The new Web 2.0-esqe (or dare i say Web 3.0-esqe) nomenclature is dominated by "double-vowels" (Wii, xumii, mobee) or "vowel-combos" (cuil) not often found in normal english. So this approach will not succeed in giving you a really innovative name. Probably you need to perturb the Markov-chain to achieve that or waste a lot of free time digging your cognitive faculty!
Yeah, but you have to remember that those names will affect the perception of similar names. The Wii, for example, being a monster hit is going to affect the way people perceive names.
don't bother with whois; query the root/gtld nameservers for a valid NS record for the domain to see if it's registered. dns is much quicker and nobody's going to shut you down for using it.

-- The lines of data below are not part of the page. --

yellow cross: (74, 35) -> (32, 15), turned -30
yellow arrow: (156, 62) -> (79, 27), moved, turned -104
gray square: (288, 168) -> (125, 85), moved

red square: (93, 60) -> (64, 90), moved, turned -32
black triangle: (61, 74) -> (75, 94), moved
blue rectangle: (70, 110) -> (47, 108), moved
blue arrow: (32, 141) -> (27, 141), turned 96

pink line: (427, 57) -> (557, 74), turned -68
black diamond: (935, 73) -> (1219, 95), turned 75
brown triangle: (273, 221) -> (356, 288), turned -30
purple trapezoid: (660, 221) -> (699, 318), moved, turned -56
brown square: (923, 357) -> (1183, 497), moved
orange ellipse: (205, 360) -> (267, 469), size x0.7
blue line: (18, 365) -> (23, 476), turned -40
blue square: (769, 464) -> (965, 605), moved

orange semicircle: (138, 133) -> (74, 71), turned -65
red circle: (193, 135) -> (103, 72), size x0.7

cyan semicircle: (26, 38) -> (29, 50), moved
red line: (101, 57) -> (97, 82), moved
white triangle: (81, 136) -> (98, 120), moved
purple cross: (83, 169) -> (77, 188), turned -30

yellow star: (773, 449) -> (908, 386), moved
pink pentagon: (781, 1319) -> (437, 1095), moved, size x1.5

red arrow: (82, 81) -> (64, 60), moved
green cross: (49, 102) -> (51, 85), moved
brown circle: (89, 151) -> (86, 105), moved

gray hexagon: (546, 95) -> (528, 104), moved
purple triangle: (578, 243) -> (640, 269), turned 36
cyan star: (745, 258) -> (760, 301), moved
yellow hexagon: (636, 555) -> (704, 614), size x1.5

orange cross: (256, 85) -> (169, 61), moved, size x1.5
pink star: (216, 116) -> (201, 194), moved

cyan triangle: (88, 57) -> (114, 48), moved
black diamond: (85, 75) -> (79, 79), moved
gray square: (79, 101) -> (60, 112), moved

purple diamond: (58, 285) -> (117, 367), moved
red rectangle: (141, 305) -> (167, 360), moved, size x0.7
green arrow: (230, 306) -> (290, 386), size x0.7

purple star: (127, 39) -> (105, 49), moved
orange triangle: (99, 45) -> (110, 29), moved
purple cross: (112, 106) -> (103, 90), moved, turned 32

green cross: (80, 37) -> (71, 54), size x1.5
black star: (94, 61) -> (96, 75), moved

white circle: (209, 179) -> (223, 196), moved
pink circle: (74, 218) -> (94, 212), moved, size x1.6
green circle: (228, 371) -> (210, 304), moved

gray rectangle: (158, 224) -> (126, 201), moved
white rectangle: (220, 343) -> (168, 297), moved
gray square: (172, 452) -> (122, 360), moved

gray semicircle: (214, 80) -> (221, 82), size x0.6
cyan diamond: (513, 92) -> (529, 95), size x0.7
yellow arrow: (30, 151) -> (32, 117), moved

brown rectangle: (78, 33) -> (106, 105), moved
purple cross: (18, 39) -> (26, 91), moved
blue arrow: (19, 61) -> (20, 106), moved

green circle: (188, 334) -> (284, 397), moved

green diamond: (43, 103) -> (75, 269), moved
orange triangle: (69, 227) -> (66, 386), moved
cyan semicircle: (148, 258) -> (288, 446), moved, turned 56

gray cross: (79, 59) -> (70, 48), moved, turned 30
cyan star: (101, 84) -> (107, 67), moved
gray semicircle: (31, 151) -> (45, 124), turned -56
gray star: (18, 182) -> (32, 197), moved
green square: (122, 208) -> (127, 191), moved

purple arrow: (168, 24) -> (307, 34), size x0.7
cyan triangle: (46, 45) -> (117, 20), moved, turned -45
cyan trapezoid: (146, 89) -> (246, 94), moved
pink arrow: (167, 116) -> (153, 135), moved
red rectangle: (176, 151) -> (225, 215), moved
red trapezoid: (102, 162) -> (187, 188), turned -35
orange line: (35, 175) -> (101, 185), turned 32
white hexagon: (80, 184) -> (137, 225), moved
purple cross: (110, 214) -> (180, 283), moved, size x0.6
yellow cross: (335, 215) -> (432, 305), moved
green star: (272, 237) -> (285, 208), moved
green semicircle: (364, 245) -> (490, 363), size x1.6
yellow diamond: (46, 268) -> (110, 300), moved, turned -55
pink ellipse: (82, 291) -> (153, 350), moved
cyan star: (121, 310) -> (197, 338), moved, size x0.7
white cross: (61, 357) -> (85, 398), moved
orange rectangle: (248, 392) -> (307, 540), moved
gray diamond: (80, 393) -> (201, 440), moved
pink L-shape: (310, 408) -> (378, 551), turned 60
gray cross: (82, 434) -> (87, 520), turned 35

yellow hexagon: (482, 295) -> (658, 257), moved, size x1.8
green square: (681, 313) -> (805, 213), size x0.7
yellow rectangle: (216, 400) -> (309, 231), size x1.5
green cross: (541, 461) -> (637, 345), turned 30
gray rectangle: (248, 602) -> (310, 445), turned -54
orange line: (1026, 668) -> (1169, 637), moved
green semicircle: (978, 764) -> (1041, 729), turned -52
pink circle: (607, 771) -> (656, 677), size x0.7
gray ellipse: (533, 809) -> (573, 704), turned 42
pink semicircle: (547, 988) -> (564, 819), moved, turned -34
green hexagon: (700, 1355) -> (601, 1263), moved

Yep. Thanks for the suggestion. After I logged in I realized that Apache was basically in an infinite loop where it kept trying to create new child processes but those where instantly being killed because of a lack of memory. After a hard reset it seems to be working now.
Funny I did a similar thing recently, specifically for domain names. The code to train a Markov chain (without using any libraries outside standard Python) is this:
import re, collections
from itertools import *
def words(text):
return (w.group() for w in re.finditer(r"\w+", text.lower()) if w.group().isalpha())
F=collections.defaultdict(lambda:collections.defaultdict(lambda:1))
M = 5
def add_spaces(word):
return ' ' * M + word.strip() + ' ' * M
N = 0
from operator import add
def train(words):
for word in words:
w = add_spaces(word)
for i in range(len(w)-M):
F[w[i:i+M]][w[i+M]] += 1
global N
N = reduce(add,(n for d in F.itervalues() for n in d.itervalues()))
train(words(file('big.txt').read()))
Then, I tried to measure how "good" a particular word is (experimenting with different measures):
from math import log
def goodness(word):
w = add_spaces(word)
res = 0
for i in range(len(w)-M):
res += F[w[i:i+M]][w[i+M]]
# res += log(F[w[i:i+M]][w[i+M]])
global N
return float(res) / ((len(w)-M)*N)
print 'test score:', reduce(add, (goodness(w) for w in words(file('test.txt').read())))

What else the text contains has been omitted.